Determine the numeric and categorical attributes in the dataset
An attribute in a dataset is a major of two types — Numeric or Categorical.
A Numeric attribute can either be of an integer or float data type. Such type of an attribute will comprise of a range of values. To understand this take a look in the image below -
The dataset we are currently studying is Heart failure clinical records Data Set, provided by the UCI Machine Learning Repository.
So as we can see the values of the attribute “creatinine_phosphokinase”, the values of the variables are integers and there is a range of values the attribute is comprised of. Hence, “creatinine_phosphokinase” is a Numeric Attribute.

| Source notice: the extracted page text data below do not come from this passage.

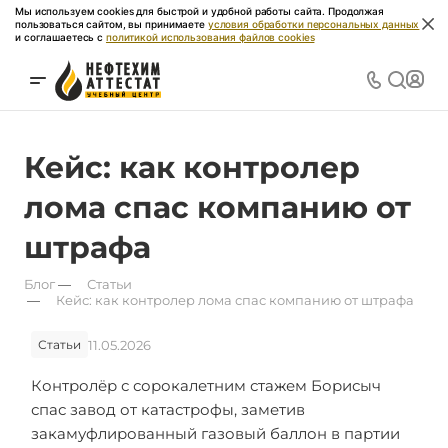
Мы используем cookies для быстрой и удобной работы сайта. Продолжая
пользоваться сайтом, вы принимаете
условия обработки персональных данных
и соглашаетесь с
политикой использования файлов cookies
Кейс: как контролер
лома спас компанию от
штрафа
Блог
—
Статьи
—
Кейс: как контролер лома спас компанию от штрафа
11.05.2026
Статьи
Контролёр с сорокалетним стажем Борисыч
спас завод от катастрофы, заметив
закамуфлированный газовый баллон в партии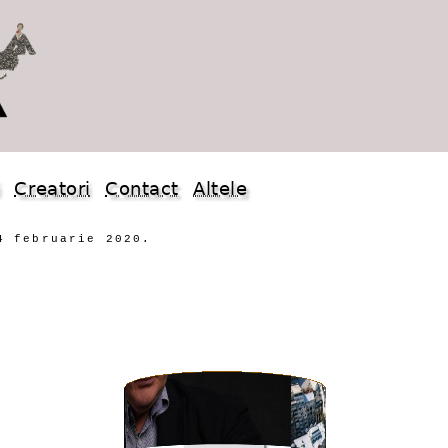
i
Creatori
Contact
Altele
4 februarie 2020.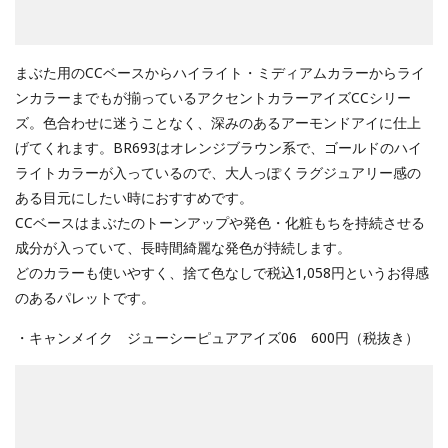
まぶた用のCCベースからハイライト・ミディアムカラーからライ
ンカラーまでもが揃っているアクセントカラーアイズCCシリー
ズ。色合わせに迷うことなく、深みのあるアーモンドアイに仕上
げてくれます。BR693はオレンジブラウン系で、ゴールドのハイ
ライトカラーが入っているので、大人っぽくラグジュアリー感の
ある目元にしたい時におすすめです。
CCベースはまぶたのトーンアップや発色・化粧もちを持続させる
成分が入っていて、長時間綺麗な発色が持続します。
どのカラーも使いやすく、捨て色なしで税込1,058円というお得感
のあるパレットです。
・キャンメイク ジューシーピュアアイズ06 600円（税抜き）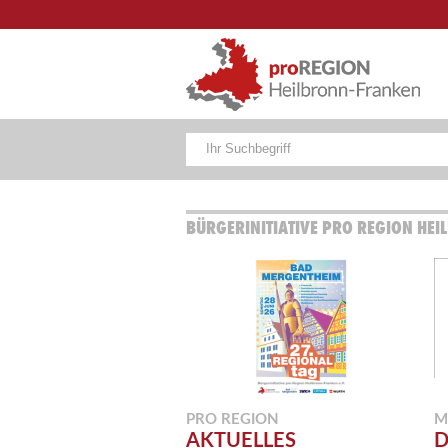
BÜRGERINITIATIVE PRO REGION HEI
PRO REGION
M
AKTUELLES
D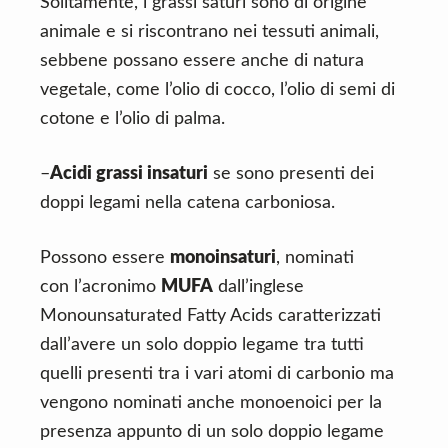
Solitamente, i grassi saturi sono di origine
animale e si riscontrano nei tessuti animali,
sebbene possano essere anche di natura
vegetale, come l’olio di cocco, l’olio di semi di
cotone e l’olio di palma.
–
Acidi grassi insaturi
se sono presenti dei
doppi legami nella catena carboniosa.
Possono essere
monoinsaturi
, nominati
con l’acronimo
MUFA
dall’inglese
Monounsaturated Fatty Acids caratterizzati
dall’avere un solo doppio legame tra tutti
quelli presenti tra i vari atomi di carbonio ma
vengono nominati anche monoenoici per la
presenza appunto di un solo doppio legame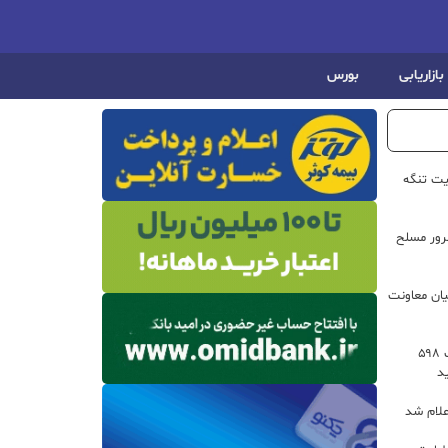
بازاریابی
بورس
یت تنگه
اعات: ۲۱ مزدور موساد و ۴ شرور مسلح
یان معاونت
توسعه خدمات رفاهی جاده‌ای با احداث ۵۹۸
د
علام شد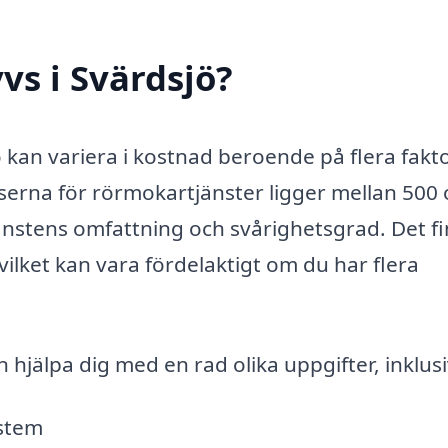
vs i Svärdsjö?
jö kan variera i kostnad beroende på flera fakto
riserna för rörmokartjänster ligger mellan 500
nstens omfattning och svårighetsgrad. Det f
 vilket kan vara fördelaktigt om du har flera
 hjälpa dig med en rad olika uppgifter, inklusi
ystem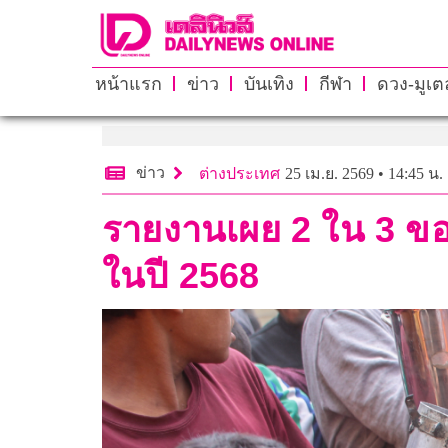
หน้าแรก
ข่าว
บันเทิง
กีฬา
ดวง-มูเตล
ข่าว
ต่างประเทศ
25 เม.ย. 2569 • 14:45 น.
รายงานเผย 2 ใน 3 ข
ในปี 2568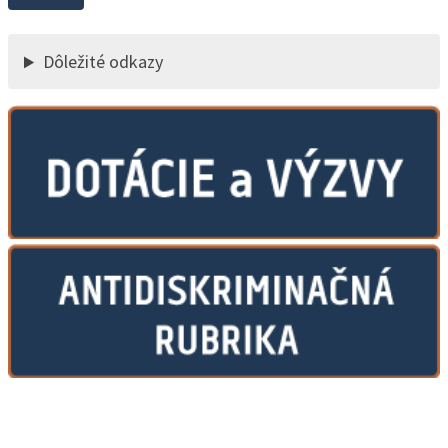
Dôležité odkazy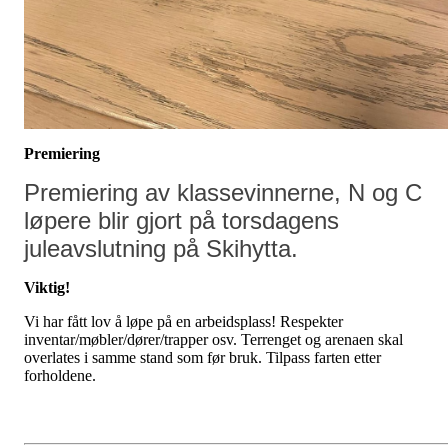
Premiering
Premiering av klassevinnerne, N og C
løpere blir gjort på torsdagens
juleavslutning på Skihytta.
Viktig!
Vi har fått lov å løpe på en arbeidsplass! Respekter
inventar/møbler/dører/trapper osv. Terrenget og arenaen skal
overlates i samme stand som før bruk. Tilpass farten etter
forholdene.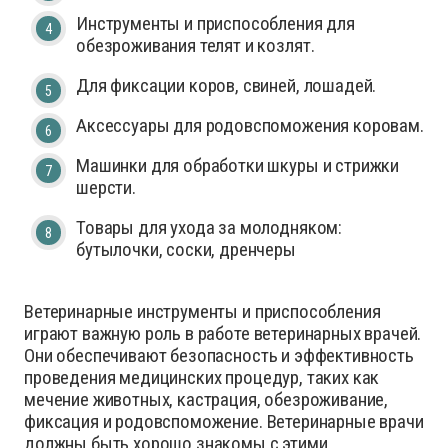
Инструменты и приспособления для
обезроживания телят и козлят.
Для фиксации коров, свиней, лошадей.
Аксессуары для родовспоможения коровам.
Машинки для обработки шкуры и стрижки
шерсти.
Товары для ухода за молодняком:
бутылочки, соски, дренчеры
Ветеринарные инструменты и приспособления
играют важную роль в работе ветеринарных врачей.
Они обеспечивают безопасность и эффективность
проведения медицинских процедур, таких как
мечение животных, кастрация, обезроживание,
фиксация и родовспоможение. Ветеринарные врачи
должны быть хорошо знакомы с этими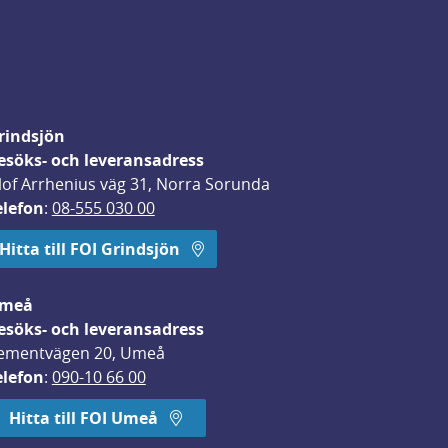
rindsjön
esöks- och leveransadress
lof Arrhenius väg 31, Norra Sorunda
elefon
: 
08-555 030 00
Hitta till FOI Grindsjön
meå
esöks- och leveransadress
ementvägen 20, Umeå
elefon
: 
090-10 66 00
Hitta till FOI Umeå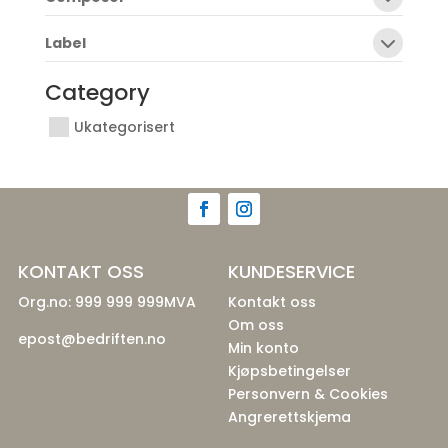
Label
Category
Ukategorisert
KONTAKT OSS
KUNDESERVICE
Org.no: 999 999 999MVA
Kontakt oss
Om oss
epost@bedriften.no
Min konto
Kjøpsbetingelser
Personvern & Cookies
Angrerettskjema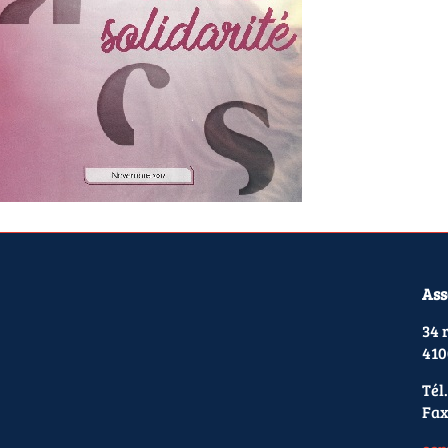
Ass
34 
410
Tél.
Fax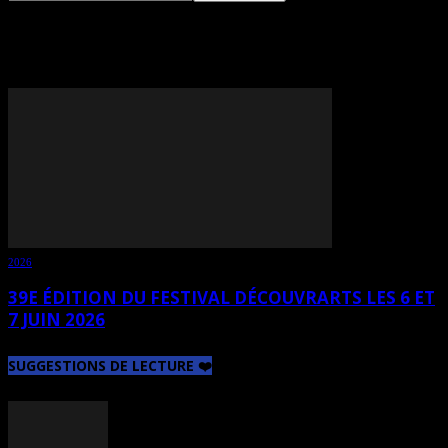
TAG: LYNN DOIRON
2026
39E ÉDITION DU FESTIVAL DÉCOUVRARTS LES 6 ET
7 JUIN 2026
SUGGESTIONS DE LECTURE ❤️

But in contrast, let us take a look at some other variables of the dataset. For example, take a look in the image(s) below -
If we take a look at the above attributes the images show — anaemia, diabetes & high_blood_pressure, these attributes comprise only a set of values, (0,1 in the above case). Such types of attributes are known as Categorical Attributes.
In most use cases of data science, categorical attributes generally signify a particular value or situation of the attribute in the data instance. In the above examples, all the attributes either carry a value of 0 or 1. Here, 0 or 1 signify that either the patient has anaemia or it does not, that either the patient has diabetes or it does not, that either the patient has high blood pressure or it does not.
Technically, 0 means False & 1 means True.
Not just this, many categorical variables may also comprise of a set of more than 2 discrete values, which may signify a certain meaning which can be inferred from the data.